For effective High Performance Computing solutions in the cloud, it is necessary to have predictable functioning. All components of the solution (Compute, Network, Storage) have to be the fastest available to optimize the workload and leverage the massive parallel processing power available in the cloud. Burstable storage is not suitable – withdrawal of any resources will cause the process to fail.

With the SoftNAS Cloud NAS Filer, dedicated resources with predictable and reliable functioning become available in a single comprehensive solution. There’s no need to purchase or integrate separate software and configure it. This translates to an ability to rapidly deploy the solution from the marketplace. You can have SoftNAS up and running in an hour from the marketplace.

The completeness of the solution also makes it easy to scale. As a business, you can select the compute and title storage needed for your NAS and scale up the entire Virtual cloud NAS as your needs increase.

Greater customization can be made to suit the specific needs of your business by choosing the type of drive needed, and choose between CIFs and NFS sharing with high availability.

HPC Solutions in the cloud – A use case

SoftNAS has worked with clients to implement cloud HPC. In one case, a leading oil and gas corporation commissioned us to identify the fastest throughput performance achievable with a single SoftNAS instance in Azure, in order to facilitate migration of their internal E&P application suite.

The suite was being run on-prem using NetApp SAN and HP Proliant current-gen blade servers, and remote customers connected to Hyper-V clusters running GPU-enabled virtual desktops.

Our team ascertained the required speeds for HPC in the cloud as:

  • Sustained write speeds of 500MBps to single CIFS share

  • Sustained read speeds of 800MBps from a single CIFS share

High Performance Computing in the Cloud PoC – our learnings

  • While the throughput performance criteria were achieved, the LS64s_v2 bundled nVME disks are ephemeral, not persistent. In addition, the pool cannot be expanded with additional nVME disks, just SSD. These factors eliminate this instance type from consideration.
  • Enabling Accelerated Networking on any/all VMs within an Azure solution is critical to achieve the fastest performance possible.
  • It appears that Azure Ultra SSDs could be the fastest storage product in any Cloud. These are currently available only in beta in a single Azure region/AZ and cannot be tested with Marketplace VMs as of time of publishing. On Windows 2016 VMs, we achieved 1.4GBps write throughput on a DS_v3 VM as part of the Ultra SSD preview program.
  • When testing the performance of SoftNAS with client machines, it is important that the test machines have network throughput capacity equal or greater to the SoftNAS VM and that accelerated networking is enabled.
  • On pools comprised of nVME disks, adding a ZIL or read cache of mirrored premium SSD drives actually slows performance.

 

Achieving Cloud HPC Solutions/Success

SoftNAS is committed to leading the market as a provider of the fastest Cloud storage platform available. To meet this goal, our team has a game plan.

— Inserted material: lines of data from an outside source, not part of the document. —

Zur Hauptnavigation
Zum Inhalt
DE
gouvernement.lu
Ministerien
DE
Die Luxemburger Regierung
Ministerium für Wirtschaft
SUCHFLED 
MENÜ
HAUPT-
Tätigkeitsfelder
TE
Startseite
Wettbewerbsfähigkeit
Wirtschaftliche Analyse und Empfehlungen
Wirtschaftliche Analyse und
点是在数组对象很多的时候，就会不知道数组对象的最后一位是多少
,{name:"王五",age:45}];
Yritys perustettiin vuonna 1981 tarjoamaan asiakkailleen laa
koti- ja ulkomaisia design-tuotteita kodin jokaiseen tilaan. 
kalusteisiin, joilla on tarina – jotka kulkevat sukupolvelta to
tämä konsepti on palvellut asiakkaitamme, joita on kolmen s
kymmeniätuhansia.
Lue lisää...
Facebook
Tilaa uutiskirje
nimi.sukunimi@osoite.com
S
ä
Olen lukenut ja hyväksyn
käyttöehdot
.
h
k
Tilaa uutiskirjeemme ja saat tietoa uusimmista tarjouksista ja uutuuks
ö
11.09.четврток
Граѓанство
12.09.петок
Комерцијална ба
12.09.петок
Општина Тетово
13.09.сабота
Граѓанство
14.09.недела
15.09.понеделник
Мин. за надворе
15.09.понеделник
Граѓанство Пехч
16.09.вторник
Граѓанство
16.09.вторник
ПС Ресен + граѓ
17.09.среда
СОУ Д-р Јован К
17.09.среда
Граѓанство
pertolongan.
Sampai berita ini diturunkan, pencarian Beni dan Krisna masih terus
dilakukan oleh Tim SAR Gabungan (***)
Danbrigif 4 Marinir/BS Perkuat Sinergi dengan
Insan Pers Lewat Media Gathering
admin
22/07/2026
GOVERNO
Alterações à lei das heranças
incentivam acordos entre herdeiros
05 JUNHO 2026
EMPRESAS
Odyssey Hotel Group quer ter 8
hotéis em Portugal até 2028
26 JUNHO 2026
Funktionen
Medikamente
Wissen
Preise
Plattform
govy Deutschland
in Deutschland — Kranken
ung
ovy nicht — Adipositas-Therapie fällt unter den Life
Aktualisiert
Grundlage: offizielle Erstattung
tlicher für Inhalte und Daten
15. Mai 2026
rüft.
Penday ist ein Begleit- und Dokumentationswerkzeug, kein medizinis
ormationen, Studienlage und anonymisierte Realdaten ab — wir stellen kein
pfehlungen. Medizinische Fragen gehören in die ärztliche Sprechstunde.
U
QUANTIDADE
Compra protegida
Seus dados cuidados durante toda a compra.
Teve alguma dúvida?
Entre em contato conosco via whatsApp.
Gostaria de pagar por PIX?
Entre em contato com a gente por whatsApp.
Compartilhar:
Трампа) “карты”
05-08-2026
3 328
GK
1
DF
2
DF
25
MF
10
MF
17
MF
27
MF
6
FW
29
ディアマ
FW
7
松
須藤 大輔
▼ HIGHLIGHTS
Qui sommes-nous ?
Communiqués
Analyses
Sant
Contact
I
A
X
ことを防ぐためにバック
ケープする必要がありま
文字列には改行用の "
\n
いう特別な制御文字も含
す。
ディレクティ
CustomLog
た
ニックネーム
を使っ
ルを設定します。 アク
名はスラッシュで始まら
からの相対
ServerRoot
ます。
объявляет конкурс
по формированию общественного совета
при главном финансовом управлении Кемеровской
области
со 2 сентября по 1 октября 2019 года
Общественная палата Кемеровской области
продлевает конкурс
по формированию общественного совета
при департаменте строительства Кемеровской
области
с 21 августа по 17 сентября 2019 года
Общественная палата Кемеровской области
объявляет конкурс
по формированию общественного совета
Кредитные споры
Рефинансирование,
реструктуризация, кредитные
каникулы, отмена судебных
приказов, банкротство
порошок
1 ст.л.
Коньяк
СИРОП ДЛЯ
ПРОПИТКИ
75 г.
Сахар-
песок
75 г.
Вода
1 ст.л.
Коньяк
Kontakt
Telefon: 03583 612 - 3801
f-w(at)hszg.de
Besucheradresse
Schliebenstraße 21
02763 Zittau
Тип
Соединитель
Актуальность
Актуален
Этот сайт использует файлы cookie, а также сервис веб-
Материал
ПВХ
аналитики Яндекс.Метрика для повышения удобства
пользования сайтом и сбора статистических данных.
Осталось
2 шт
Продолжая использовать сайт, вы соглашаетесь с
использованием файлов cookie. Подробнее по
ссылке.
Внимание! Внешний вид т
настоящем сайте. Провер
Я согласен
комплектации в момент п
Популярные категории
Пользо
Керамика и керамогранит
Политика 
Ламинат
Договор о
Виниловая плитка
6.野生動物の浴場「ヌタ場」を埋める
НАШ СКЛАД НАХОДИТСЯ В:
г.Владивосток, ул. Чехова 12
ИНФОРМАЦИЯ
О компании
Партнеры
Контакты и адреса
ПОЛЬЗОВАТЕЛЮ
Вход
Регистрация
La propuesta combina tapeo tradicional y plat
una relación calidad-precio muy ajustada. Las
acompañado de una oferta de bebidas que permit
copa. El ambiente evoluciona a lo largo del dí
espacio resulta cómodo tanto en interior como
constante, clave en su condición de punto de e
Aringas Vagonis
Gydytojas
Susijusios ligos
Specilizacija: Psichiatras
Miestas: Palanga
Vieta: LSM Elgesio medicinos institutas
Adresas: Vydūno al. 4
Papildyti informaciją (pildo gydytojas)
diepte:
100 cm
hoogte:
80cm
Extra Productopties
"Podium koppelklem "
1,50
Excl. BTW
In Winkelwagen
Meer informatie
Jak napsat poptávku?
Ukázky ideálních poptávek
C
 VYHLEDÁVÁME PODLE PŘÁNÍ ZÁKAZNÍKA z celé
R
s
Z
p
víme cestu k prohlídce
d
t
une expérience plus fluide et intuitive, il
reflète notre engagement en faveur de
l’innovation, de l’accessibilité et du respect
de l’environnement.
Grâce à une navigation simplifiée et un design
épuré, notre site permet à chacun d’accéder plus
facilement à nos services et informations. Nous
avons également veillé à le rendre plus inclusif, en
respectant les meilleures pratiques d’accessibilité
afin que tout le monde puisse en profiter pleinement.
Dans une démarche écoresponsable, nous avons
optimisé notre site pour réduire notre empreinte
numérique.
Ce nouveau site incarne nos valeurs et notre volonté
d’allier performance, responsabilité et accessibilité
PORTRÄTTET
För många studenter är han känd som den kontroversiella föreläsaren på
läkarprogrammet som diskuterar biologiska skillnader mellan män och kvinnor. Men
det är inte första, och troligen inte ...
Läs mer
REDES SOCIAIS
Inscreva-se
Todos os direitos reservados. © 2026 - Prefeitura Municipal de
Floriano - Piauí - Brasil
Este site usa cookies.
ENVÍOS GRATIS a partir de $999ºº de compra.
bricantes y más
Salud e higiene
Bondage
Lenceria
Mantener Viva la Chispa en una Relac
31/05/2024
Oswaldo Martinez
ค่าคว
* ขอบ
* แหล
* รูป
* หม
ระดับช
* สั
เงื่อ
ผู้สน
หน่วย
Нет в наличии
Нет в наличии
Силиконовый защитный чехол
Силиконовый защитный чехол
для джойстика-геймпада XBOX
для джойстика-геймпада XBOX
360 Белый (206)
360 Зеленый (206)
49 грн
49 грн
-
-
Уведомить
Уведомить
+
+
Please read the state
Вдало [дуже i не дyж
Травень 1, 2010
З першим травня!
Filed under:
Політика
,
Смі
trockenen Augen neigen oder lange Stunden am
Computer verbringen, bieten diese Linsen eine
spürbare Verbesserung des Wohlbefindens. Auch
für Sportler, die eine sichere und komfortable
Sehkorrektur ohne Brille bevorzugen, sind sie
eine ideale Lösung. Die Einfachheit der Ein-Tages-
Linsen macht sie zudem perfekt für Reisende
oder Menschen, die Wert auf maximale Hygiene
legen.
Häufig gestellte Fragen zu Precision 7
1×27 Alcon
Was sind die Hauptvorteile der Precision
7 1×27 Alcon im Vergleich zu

  • Testing/benchmarking the fastest EC2s and Azure VMs (ex. i3.16xlarge, i3.metal etc.) with the fastest disks.
  • Fast adoption of new Cloud storage technologies (ex. Azure Ultra SSD)
  • For every POC, production deployment, or internal test of SoftNAS, measure the throughput and IOPS, and document the instance & pool configurations. This info needs to be accessible to our team so we can match configurations to required performance.

SoftNAS provides customers a unified, integrated way to aggregate, transform, accelerate, protect and store data and to easily create hybrid cloud solutions that bridge islands of data across SaaS, legacy systems, remote offices, factories, IoT, analytics, AI, and machine learning, web services, SQL, NoSQL and the cloud – any kind of data. SoftNAS works with the most popular public, private, hybrid, and premises-based virtual cloud operating systems, including Amazon Web Services, Microsoft Azure, and VMware vSphere.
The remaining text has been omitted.